Wolf, on the other hand, takes these events and amps up, manufacturing a sense of melodrama that always seems out of proportion to the misery she’s suffered. With her perfect hair and a personal life that Bridget Jones would die for, Wolf is like the perfect straight-A student from a nice family who’s trying really hard to convince her less fortunate and wickedly envious classmates that her life has been a struggle, too. (“I got a B’ in math!”) You can hear that tone when she talks about being a Rhodes scholar—one of a handful of elite American students given the chance to study at Oxford. In 1991, Wolf told Time that she and the other women had been told by classmates that “we got our scholarships because we were cute.” Oh, the horror!

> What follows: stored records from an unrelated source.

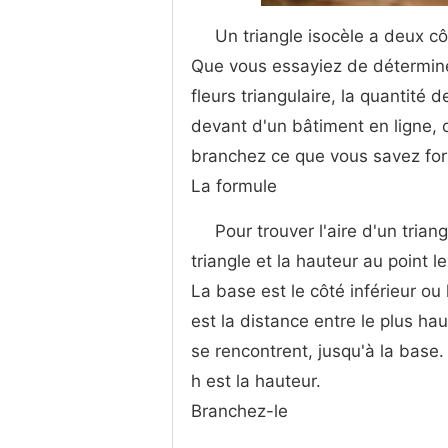
Un triangle isocèle a deux côt
Que vous essayiez de déterminer
fleurs triangulaire, la quantité 
devant d'un bâtiment en ligne, 
branchez ce que vous savez form
La formule
Pour trouver l'aire d'un trian
triangle et la hauteur au point l
La base est le côté inférieur ou
est la distance entre le plus ha
se rencontrent, jusqu'à la base.
h est la hauteur.
Branchez-le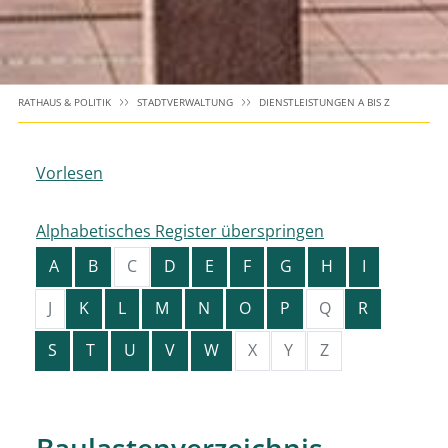
RATHAUS & POLITIK
STADTVERWALTUNG
DIENSTLEISTUNGEN A BIS Z
Vorlesen
Alphabetisches Register überspringen
A
B
C
D
E
F
G
H
I
J
K
L
M
N
O
P
Q
R
S
T
U
V
W
X
Y
Z
Baulastenverzeichnis -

Perhaps modern feminism so demands expression of personal victimization that Wolf feels compelled to inflate her minor bouts with injustice to epic proportions. Or perhaps the important lessons of feminism are simply a tough sell these days without a talk-show-tailored confessional. Ironically, the high drama Wolf gives to her personal history is very likely what makes her so appealing, especially to young women.

Wolf’s writing makes her seem as if she would be every woman’s ideal girlfriend. She’d listen intently to every detail of your tortured relationships and travails with your boss. She would sympathize, empathize, and take it all very seriously. In her books, she seizes those moments of great personal anguish in their fullness and makes a capital case out of them. As a result, she ends up bringing to bear the same breathless, righteous indignation to everything from the failures of high-school sex ed classes to female circumcision in Africa.

Wolf never acknowledges that in the heat of the moment, the crisis of our lousy boyfriend or lecherous professor may have seemed like the end of the world, but that later on, we gained some perspective. When the emotion cools, intellectually, we all know those moments pale in comparison to the real suffering endured by, say, our cleaning ladies. But again, elevating plastic surgery and our right to be sluts to the realm of “important political issues” may be the secret of Wolf’s success. As much as we’re embarrassed by it, hers is a feminism appropriate for our (until recently) self-obsessed times, highly individualistic and focused on personal development rather than collective action.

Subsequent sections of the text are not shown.